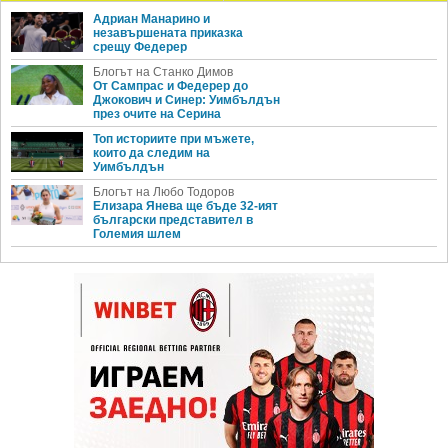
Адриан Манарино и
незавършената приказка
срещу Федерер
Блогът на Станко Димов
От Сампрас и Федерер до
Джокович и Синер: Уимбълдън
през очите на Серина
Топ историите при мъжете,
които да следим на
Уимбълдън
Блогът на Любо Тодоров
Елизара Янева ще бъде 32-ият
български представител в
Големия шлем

---

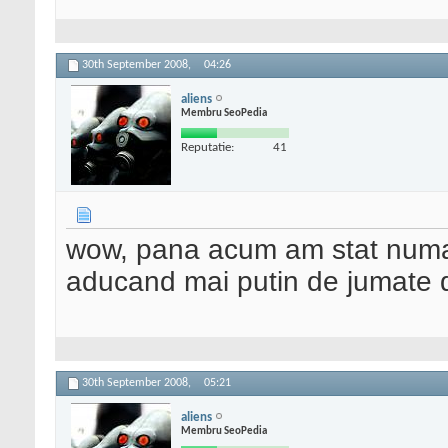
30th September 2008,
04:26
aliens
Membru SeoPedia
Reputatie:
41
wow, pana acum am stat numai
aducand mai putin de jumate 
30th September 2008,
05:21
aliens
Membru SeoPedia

[ASSIGNMENT] Retype exactly the lines above, from the one with "Адриан Манарино и" through the one with "Големия шлем", inclusive.

[EXERCISE SOLUTION]
Адриан Манарино и
незавършената приказка
срещу Федерер
Блогът на Станко Димов
От Сампрас и Федерер до
Джокович и Синер: Уимбълдън
през очите на Серина
Топ историите при мъжете,
които да следим на
Уимбълдън
Блогът на Любо Тодоров
Елизара Янева ще бъде 32-ият
български представител в
Големия шлем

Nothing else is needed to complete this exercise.